Required work :: No pictures should be carried over. Output all other parts of the entries verbatim.

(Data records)
- - -
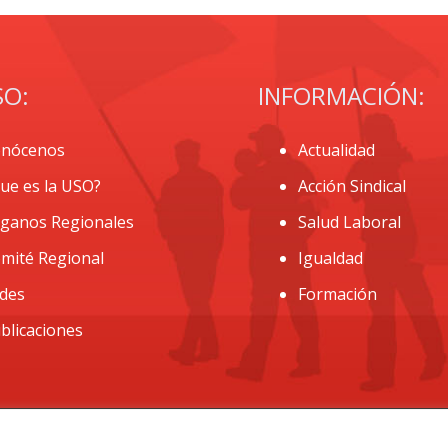
SO:
INFORMACIÓN:
nócenos
Actualidad
ue es la USO?
Acción Sindical
ganos Regionales
Salud Laboral
mité Regional
Igualdad
des
Formación
blicaciones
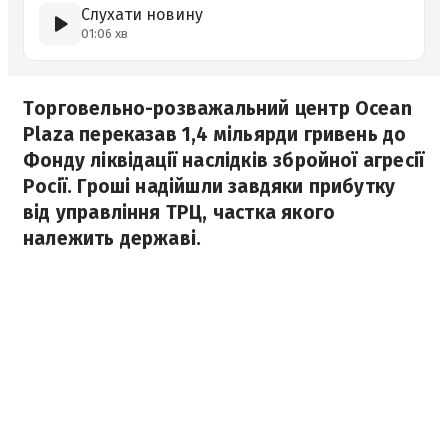
Слухати новину
01:06 хв
Торговельно-розважальний центр Ocean
Plaza переказав 1,4 мільярди гривень до
Фонду ліквідації наслідків збройної агресії
Росії. Гроші надійшли завдяки прибутку
від управління ТРЦ, частка якого
належить державі.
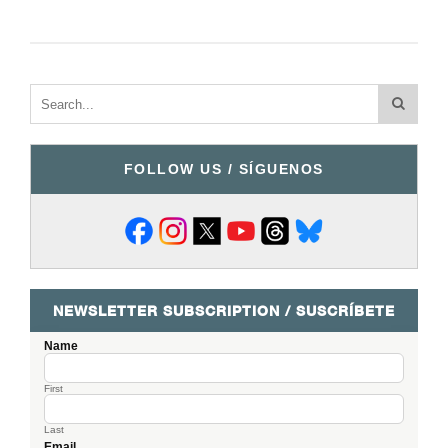
FOLLOW US / SÍGUENOS
NEWSLETTER SUBSCRIPTION / SUSCRÍBETE
Name
First
Last
Email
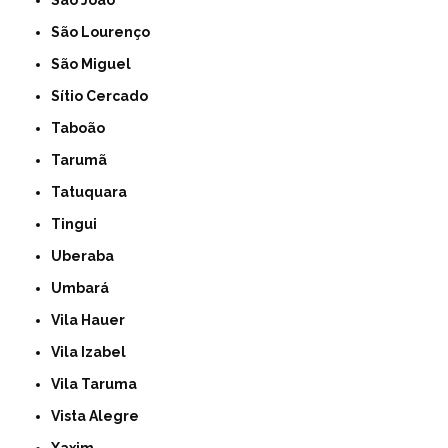
São João
São Lourenço
São Miguel
Sítio Cercado
Taboão
Tarumã
Tatuquara
Tingui
Uberaba
Umbará
Vila Hauer
Vila Izabel
Vila Taruma
Vista Alegre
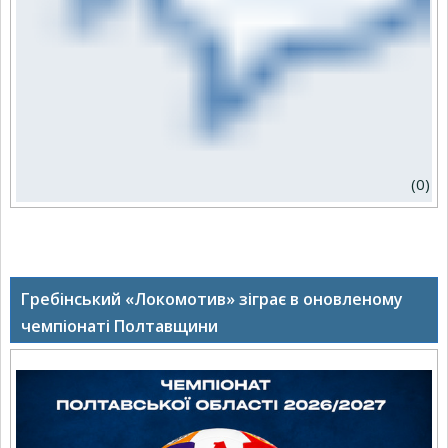
(0)
Гребінський «Локомотив» зіграє в оновленому
чемпіонаті Полтавщини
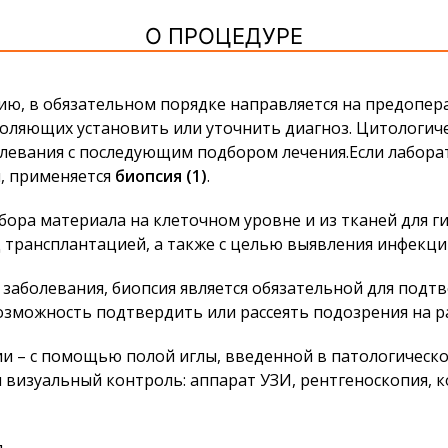
О ПРОЦЕДУРЕ
ию, в обязательном порядке направляется на предопер
воляющих установить или уточнить диагноз. Цитологиче
олевания с последующим подбором лечения.Если лабо
я, применяется
биопсия (1)
.
бора материала на клеточном уровне и из тканей для ги
д трансплантацией, а также с целью выявления инфекц
 заболевания, биопсия является обязательной для подт
возможность подтвердить или рассеять подозрения на р
 – с помощью полой иглы, введенной в патологическо
я визуальный контроль: аппарат УЗИ, рентгеноскопия,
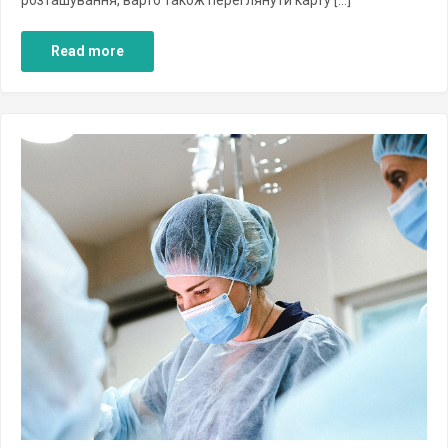
Read more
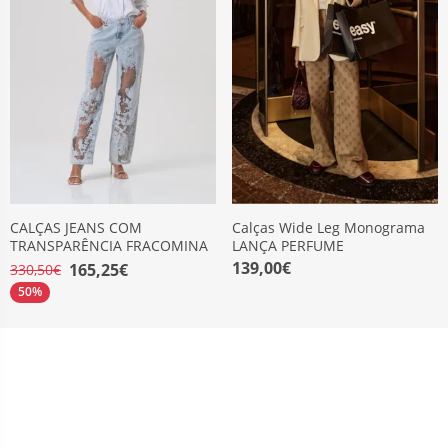
CALÇAS JEANS COM
Calças Wide Leg Monograma
TRANSPARÊNCIA FRACOMINA
LANÇA PERFUME
139,00€
165,25€
330,50€
50%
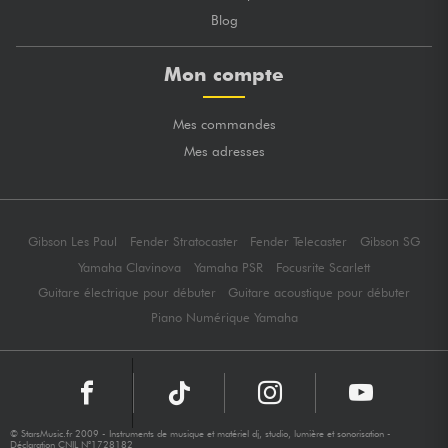
Blog
Mon compte
Mes commandes
Mes adresses
Gibson Les Paul
Fender Stratocaster
Fender Telecaster
Gibson SG
Yamaha Clavinova
Yamaha PSR
Focusrite Scarlett
Guitare électrique pour débuter
Guitare acoustique pour débuter
Piano Numérique Yamaha
© StarsMusic.fr 2009 - Instruments de musique et matériel dj, studio, lumière et sonorisation -
Déclaration CNIL N°1728182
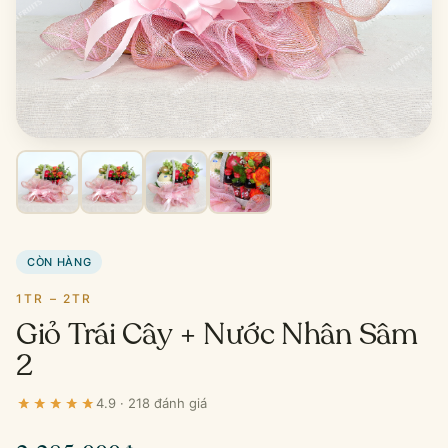
CÒN HÀNG
1TR – 2TR
Giỏ Trái Cây + Nước Nhân Sâm
2
4.9 · 218 đánh giá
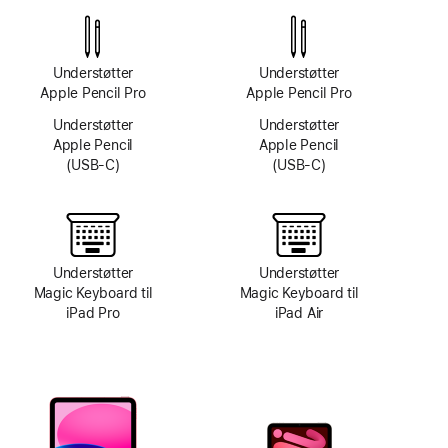
kamerasystem
Understøtter
Understøtter
Apple Pencil Pro
Apple Pencil Pro
Understøtter
Understøtter
Apple Pencil
Apple Pencil
(USB‑C)
(USB‑C)
Understøtter
Understøtter
Magic Keyboard til
Magic Keyboard til
iPad Pro
iPad Air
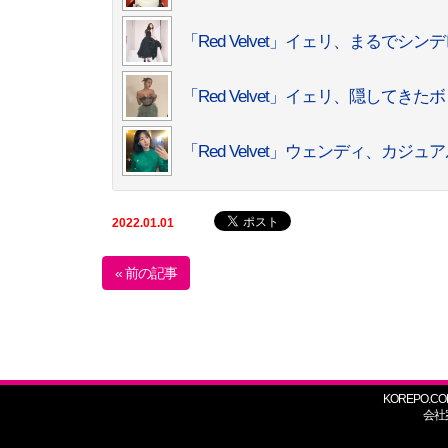
「Red Velvet」イェリ、まるで
「Red Velvet」イェリ、隠して
「Red Velvet」ウェンディ、カ
2022.01.01
« 前の記事
KOREPO.CO
会社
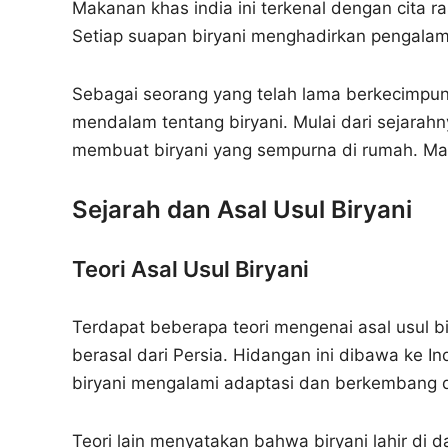
Makanan khas india ini terkenal dengan cita
Setiap suapan biryani menghadirkan pengalama
Sebagai seorang yang telah lama berkecimpung
mendalam tentang biryani. Mulai dari sejarahn
membuat biryani yang sempurna di rumah. Mari k
Sejarah dan Asal Usul Biryani
Teori Asal Usul Biryani
Terdapat beberapa teori mengenai asal usul b
berasal dari Persia. Hidangan ini dibawa ke 
biryani mengalami adaptasi dan berkembang di
Teori lain menyatakan bahwa biryani lahir di 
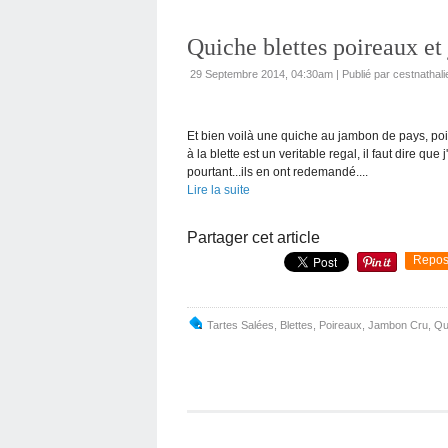
Quiche blettes poireaux et
29 Septembre 2014, 04:30am
|
Publié par cestnathali
Et bien voilà une quiche au jambon de pays, po
à la blette est un veritable regal, il faut dire qu
pourtant...ils en ont redemandé....
Lire la suite
Partager cet article
Repos
Tartes Salées
,
Blettes
,
Poireaux
,
Jambon Cru
,
Qu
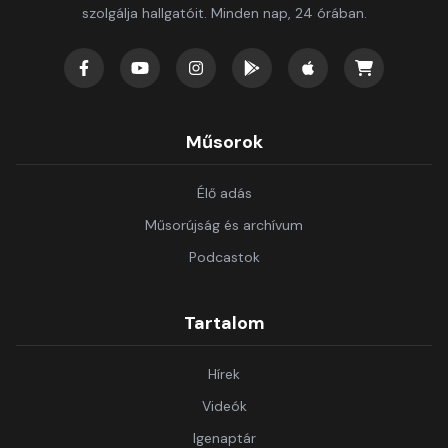
szolgálja hallgatóit. Minden nap, 24 órában.
Műsorok
Élő adás
Műsorújság és archívum
Podcastok
Tartalom
Hírek
Videók
Igenaptár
- - -
Answer to the problem ::
SO:
INFORMACIÓN:
nócenos
Actualidad
ue es la USO?
Acción Sindical
ganos Regionales
Salud Laboral
mité Regional
Igualdad
des
Formación
blicaciones
Слухати новину
01:06 хв
Торговельно-розважальний центр Ocean
Plaza переказав 1,4 мільярди гривень до
Фонду ліквідації наслідків збройної агресії
Росії. Гроші надійшли завдяки прибутку
від управління ТРЦ, частка якого
належить державі.
FOLLOW US / SÍGUENOS
NEWSLETTER SUBSCRIPTION / SUSCRÍBETE
Name
First
Last
Email
São João
São Lourenço
São Miguel
Sítio Cercado
Taboão
Tarumã
Tatuquara
Tingui
Uberaba
Umbará
Vila Hauer
Vila Izabel
Vila Taruma
Vista Alegre
(0)
Гребінський «Локомотив» зіграє в оновленому
чемпіонаті Полтавщини
О ПРОЦЕДУРЕ
ию, в обязательном порядке направляется на предопер
воляющих установить или уточнить диагноз. Цитологиче
олевания с последующим подбором лечения.Если лабо
я, применяется
биопсия (1)
.
бора материала на клеточном уровне и из тканей для ги
д трансплантацией, а также с целью выявления инфекц
 заболевания, биопсия является обязательной для подт
возможность подтвердить или рассеять подозрения на р
 – с помощью полой иглы, введенной в патологическо
я визуальный контроль: аппарат УЗИ, рентгеноскопия,
Read more
CALÇAS JEANS COM
Calças Wide Leg Monograma
TRANSPARÊNCIA FRACOMINA
LANÇA PERFUME
139,00€
165,25€
330,50€
50%
Blog
Mon compte
Mes commandes
Mes adresses
Gibson Les Paul
Fender Stratocaster
Fender Telecaster
Gibson SG
Yamaha Clavinova
Yamaha PSR
Focusrite Scarlett
Guitare électrique pour débuter
Guitare acoustique pour débuter
Piano Numérique Yamaha
© StarsMusic.fr 2009 - Instruments de musique et matériel dj, studio, lumière et sonorisation -
Déclaration CNIL N°1728182
CÒN HÀNG
1TR – 2TR
Giỏ Trái Cây + Nước Nhân Sâm
2
4.9 · 218 đánh giá
kamerasystem
Understøtter
Understøtter
Apple Pencil Pro
Apple Pencil Pro
Understøtter
Understøtter
Apple Pencil
Apple Pencil
(USB‑C)
(USB‑C)
Understøtter
Understøtter
Magic Keyboard til
Magic Keyboard til
iPad Pro
iPad Air
「Red Velvet」イェリ、まるで
「Red Velvet」イェリ、隠して
「Red Velvet」ウェンディ、カ
2022.01.01
« 前の記事
KOREPO.CO
会社
Makanan khas india ini terkenal dengan cita
Setiap suapan biryani menghadirkan pengalama
Sebagai seorang yang telah lama berkecimpung
mendalam tentang biryani. Mulai dari sejarahn
membuat biryani yang sempurna di rumah. Mari k
Sejarah dan Asal Usul Biryani
Teori Asal Usul Biryani
Terdapat beberapa teori mengenai asal usul b
berasal dari Persia. Hidangan ini dibawa ke 
biryani mengalami adaptasi dan berkembang di
Teori lain menyatakan bahwa biryani lahir di 
Quiche blettes poireaux et
29 Septembre 2014, 04:30am
|
Publié par cestnathali
Et bien voilà une quiche au jambon de pays, po
à la blette est un veritable regal, il faut dire qu
pourtant...ils en ont redemandé....
Lire la suite
Partager cet article
Repos
Tartes Salées
,
Blettes
,
Poireaux
,
Jambon Cru
,
Qu
szolgálja hallgatóit. Minden nap, 24 órában.
Műsorok
Élő adás
Műsorújság és archívum
Podcastok
Tartalom
Hírek
Videók
Igenaptár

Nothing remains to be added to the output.